The IRS has released the third version of the 8823 Guide, designed to assist State Agencies and taxpayers in understanding IRS requirements relative to compliance with the Section 42 Low-Income Housing Tax Credit Program.
Changes were not as sweeping as the 2009 version (the Guide was originally published in 2007), but the clarifications that were made are important, especially with regard to utility allowances. Following is a summary of major revisions or additions:
• The Guide makes it clear that noncompliance corrected within three years of the end of the initial correction period must submitted by HFAs to the IRS to place the building back in compliance. This is an important clarification, in that it places States on notice that corrections made within the three-year timeframe place a property back in compliance, and the States must report this action to the IRS;
• Clarifies that for tax years ending after July 30, 2008, if all low-income buildings in a project are 100 percent low-income buildings, owners are not required to complete annual tenant income certifications.
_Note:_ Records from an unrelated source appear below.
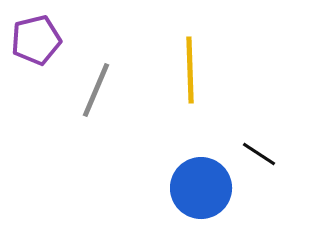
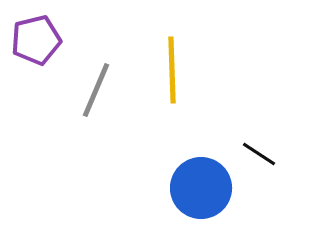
yellow line: moved 18 px left
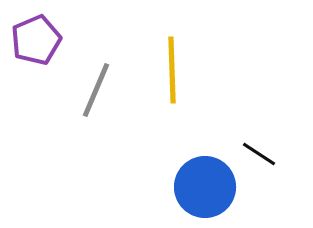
purple pentagon: rotated 9 degrees counterclockwise
blue circle: moved 4 px right, 1 px up
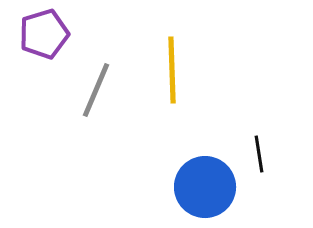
purple pentagon: moved 8 px right, 6 px up; rotated 6 degrees clockwise
black line: rotated 48 degrees clockwise
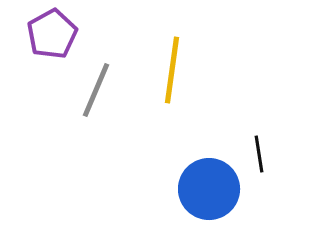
purple pentagon: moved 8 px right; rotated 12 degrees counterclockwise
yellow line: rotated 10 degrees clockwise
blue circle: moved 4 px right, 2 px down
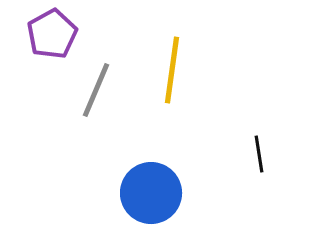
blue circle: moved 58 px left, 4 px down
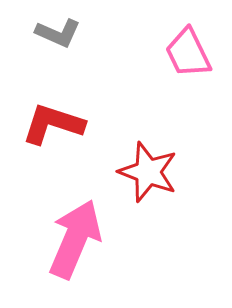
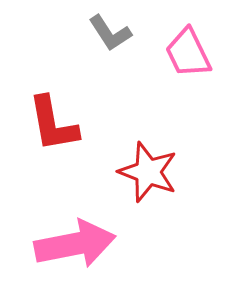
gray L-shape: moved 52 px right; rotated 33 degrees clockwise
red L-shape: rotated 118 degrees counterclockwise
pink arrow: moved 5 px down; rotated 56 degrees clockwise
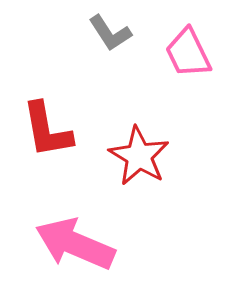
red L-shape: moved 6 px left, 6 px down
red star: moved 9 px left, 16 px up; rotated 10 degrees clockwise
pink arrow: rotated 146 degrees counterclockwise
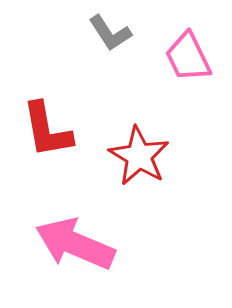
pink trapezoid: moved 4 px down
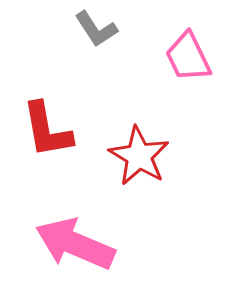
gray L-shape: moved 14 px left, 4 px up
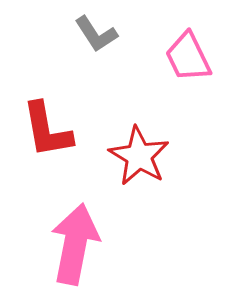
gray L-shape: moved 5 px down
pink arrow: rotated 78 degrees clockwise
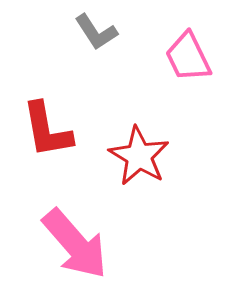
gray L-shape: moved 2 px up
pink arrow: rotated 128 degrees clockwise
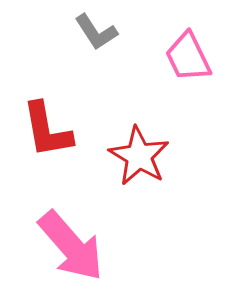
pink arrow: moved 4 px left, 2 px down
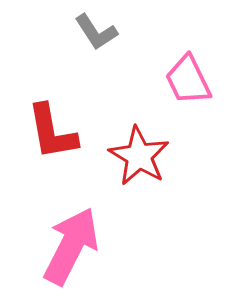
pink trapezoid: moved 23 px down
red L-shape: moved 5 px right, 2 px down
pink arrow: rotated 112 degrees counterclockwise
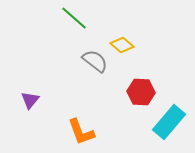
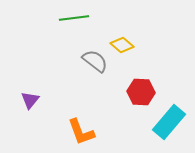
green line: rotated 48 degrees counterclockwise
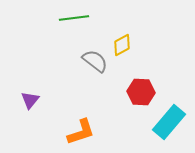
yellow diamond: rotated 70 degrees counterclockwise
orange L-shape: rotated 88 degrees counterclockwise
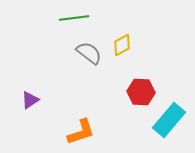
gray semicircle: moved 6 px left, 8 px up
purple triangle: rotated 18 degrees clockwise
cyan rectangle: moved 2 px up
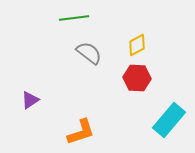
yellow diamond: moved 15 px right
red hexagon: moved 4 px left, 14 px up
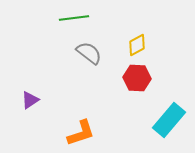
orange L-shape: moved 1 px down
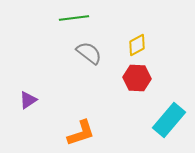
purple triangle: moved 2 px left
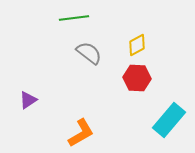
orange L-shape: rotated 12 degrees counterclockwise
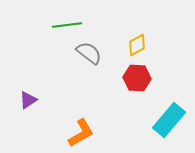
green line: moved 7 px left, 7 px down
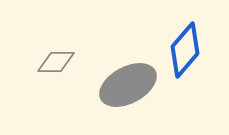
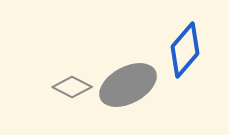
gray diamond: moved 16 px right, 25 px down; rotated 27 degrees clockwise
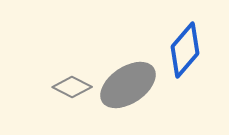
gray ellipse: rotated 6 degrees counterclockwise
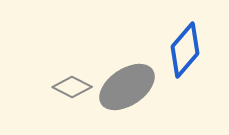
gray ellipse: moved 1 px left, 2 px down
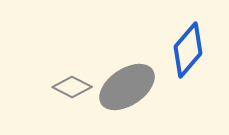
blue diamond: moved 3 px right
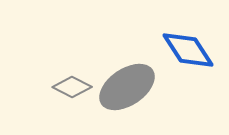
blue diamond: rotated 74 degrees counterclockwise
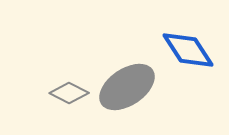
gray diamond: moved 3 px left, 6 px down
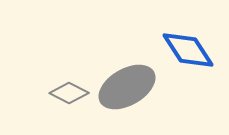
gray ellipse: rotated 4 degrees clockwise
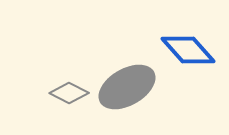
blue diamond: rotated 8 degrees counterclockwise
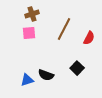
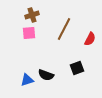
brown cross: moved 1 px down
red semicircle: moved 1 px right, 1 px down
black square: rotated 24 degrees clockwise
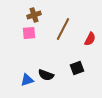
brown cross: moved 2 px right
brown line: moved 1 px left
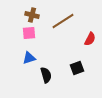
brown cross: moved 2 px left; rotated 32 degrees clockwise
brown line: moved 8 px up; rotated 30 degrees clockwise
black semicircle: rotated 126 degrees counterclockwise
blue triangle: moved 2 px right, 22 px up
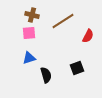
red semicircle: moved 2 px left, 3 px up
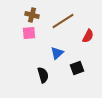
blue triangle: moved 28 px right, 5 px up; rotated 24 degrees counterclockwise
black semicircle: moved 3 px left
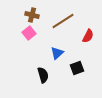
pink square: rotated 32 degrees counterclockwise
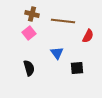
brown cross: moved 1 px up
brown line: rotated 40 degrees clockwise
blue triangle: rotated 24 degrees counterclockwise
black square: rotated 16 degrees clockwise
black semicircle: moved 14 px left, 7 px up
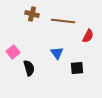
pink square: moved 16 px left, 19 px down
There was some confusion in the past as to whether or not 100 percent low-income buildings in a mixed-income project could avoid the annual recertification, but this makes it clear that in order to avoid the recertification requirement, each building in a project must be fully low-income;
• The most significant changes are contained in Chapter 18, Utility Allowances. In the “Out of Compliance” discussion of this chapter, the Guide states that units are out of compliance when “gross rent exceeds the maximum gross rent limit.” The examples of noncompliance provided show that a mistake in the calculation of an allowance is noncompliance only if when corrected, the calculation shows that excess rent was collected as a result of not correctly updating or calculating the allowance. Use of an inappropriate utility allowance (e.g., using a local utility company estimate for a HUD regulated building) is also noncompliance. The Guide also directs HFAs to review the most current utility allowance – even if it is dated more than a calendar year after the prior allowance. In this case, the owner discovered and corrected the error; therefore, no noncompliance should be reported. Noncompliance for a rent overcharge due to an error in the utility allowance is corrected in the month the rents are lowered to the correct amount.
This is very important guidance, since it indicates that only excess rent charged due to systemic errors (wrong income limits, etc.) cannot be corrected until the January after the year of the violation.
o Failing to conduct an annual utility allowance review may be corrected in one of three ways:
Retroactive annual review, documenting compliance with the appropriate allowance on the date it should have been updated. In this case, as long as the correct allowance would not have resulted in a rent overcharge, no 8823 is issued;
New review using current circumstances. If the new allowance shows that the owner has not charged excess rent as a result of the updated allowance, the owner is in compliance and no 8823 is issued; or
If the method used in the first two options shown above shows that the allowance should have been increased, and the increased allowance would have created a rent overcharge, the back in compliance date is the date the rents are reduced to reflect the new utility allowance. If the rent paid, plus the new allowance would not have resulted in rent in excess of the maximum permitted, the owner is in compliance and no 8823 is issued.
o If an owner cannot provide documentation of the allowance calculation that satisfies the State, the owner may repeat the annual review using the same method and facts as used for the original review. If the results show the owner to be in compliance, no 8823 should be issued.
o Utility allowance noncompliance is reported whenever the rent paid by the tenant plus the correct utility allowance exceeds the maximum gross rent limit.
o Noncompliance for a utility allowance should not be reported if, regardless of the error, excess rent was not charged, or the owner corrected the noncompliance prior to the HFA notification of review.
All owners should carefully review the revised Guide for applicability to their specific circumstances, but as has been the case with prior editions, many of the charges are beneficial to managers and owners of LIHTC properties.